¶24 (dissenting) — I agree with the majority on several points. I agree that res judicata does not bar the University of Washington’s (University) claims in this case. I agree that the members of the plaintiff class— University faculty whose performance in the 2008-2009 academic year was deemed meritorious — substantially performed their obligation under the merit pay contract at issue here (Executive Order 64 (EO 64)). I also agree with the majority, as do the plaintiffs, that the faculty were on notice that the merit pay policy could be reevaluated. And *42I therefore agree that the primary question this case presents is what the term “reevaluation” means in the context of that policy. Majority at 39.

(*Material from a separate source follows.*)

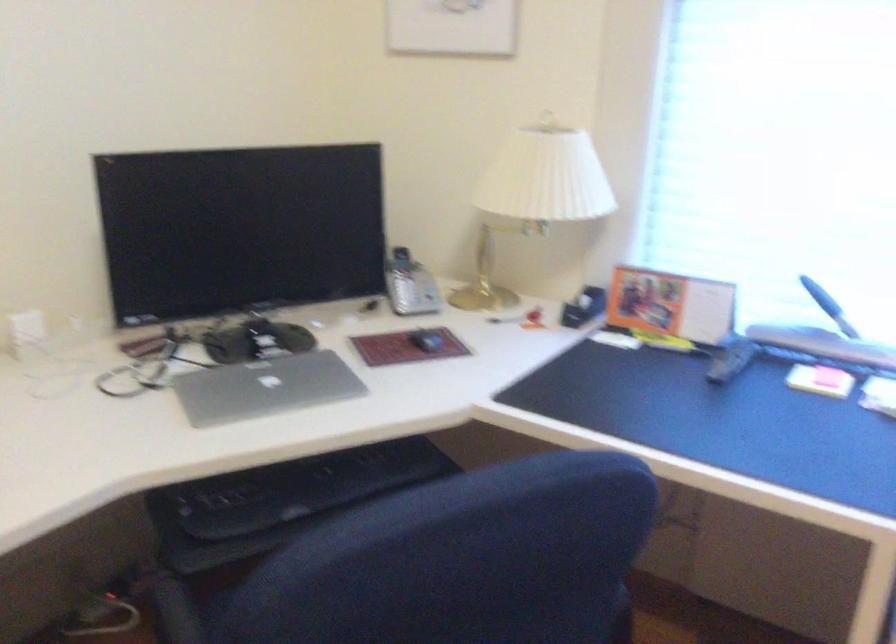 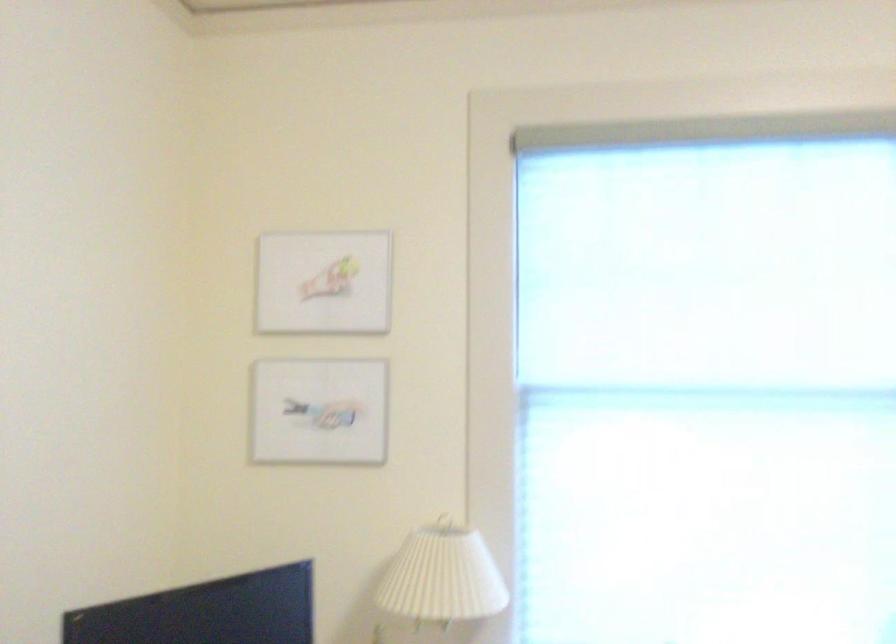 Based on the continuous images, in which direction is the camera rotating?

The camera's rotation is toward right-up.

Gordon McCloud, J.*42¶25 I disagree with the majority’s answer to that question. The majority concludes that in EO 64’s “Funding Cautions” provision, the term “reevaluation” really means revocation. Id. Because that conclusion is contrary to numerous well-settled principles of contract interpretation, I respectfully dissent.
ANALYSIS
¶26 A court’s primary task in interpreting a contract is to give effect to the parties’ intent. U.S. Life Credit Life Ins. Co. v. Williams, 129 Wn.2d 565, 569, 919 P.2d 594 (1996) (citing Eurick v. Pemco Ins. Co., 108 Wn.2d 338, 340, 738 P.2d 251 (1987)). To determine that intent, the court reads the contract as a whole, giving its terms their plain and ordinary meaning. Dickson v. Hausman, 68 Wn.2d 368, 370-71, 413 P.2d 378 (1966). Where terms in a contract are susceptible to more than one reasonable interpretation, extrinsic evidence is admissible to help resolve the ambiguity. Hearst Commc’ns, Inc. v. Seattle Times Co., 154 Wn.2d 493, 502, 115 P.3d 262 (2005). Thus, we may look to the circumstances surrounding the formation of a contract, including the conduct of the parties, to determine which party advances the better of two reasonable interpretations. Id.

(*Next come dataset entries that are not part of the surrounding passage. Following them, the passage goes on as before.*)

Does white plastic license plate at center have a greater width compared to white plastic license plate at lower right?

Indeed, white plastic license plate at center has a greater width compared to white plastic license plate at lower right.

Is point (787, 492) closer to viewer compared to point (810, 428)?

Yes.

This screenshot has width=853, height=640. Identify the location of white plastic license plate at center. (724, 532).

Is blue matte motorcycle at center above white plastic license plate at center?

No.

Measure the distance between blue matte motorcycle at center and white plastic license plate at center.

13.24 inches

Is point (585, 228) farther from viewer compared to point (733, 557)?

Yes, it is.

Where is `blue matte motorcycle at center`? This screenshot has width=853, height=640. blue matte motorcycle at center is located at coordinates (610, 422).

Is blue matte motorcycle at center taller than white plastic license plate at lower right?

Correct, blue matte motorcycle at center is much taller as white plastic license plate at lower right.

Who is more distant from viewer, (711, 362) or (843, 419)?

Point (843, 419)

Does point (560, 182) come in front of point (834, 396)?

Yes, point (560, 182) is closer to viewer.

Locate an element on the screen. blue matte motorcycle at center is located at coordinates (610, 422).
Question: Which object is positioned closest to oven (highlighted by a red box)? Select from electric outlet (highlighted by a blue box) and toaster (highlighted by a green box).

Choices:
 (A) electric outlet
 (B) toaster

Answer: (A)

¶27 In this case, the parties agree that the Funding Cautions provision was intended to authorize prospective changes to the merit raise policy, because it “notified the faculty that a 2% raise was not guaranteed throughout their academic careers.” Appellants’ Reply Br. at 4; see also Suppl. Br. of PI. Faculty Class at 10 (“The reevaluation provision makes it plain that the University is not making a career-long promise, and it retains the right to prospectively change the policy.”). The University contends that *43the provision was also intended to “allow [ ] the President to respond quickly to urgent situations, such as the budget cuts in this case,” by effecting the immediate suspension of raises already earned through meritorious performance. Suppl. Br. of Resp’t at 11.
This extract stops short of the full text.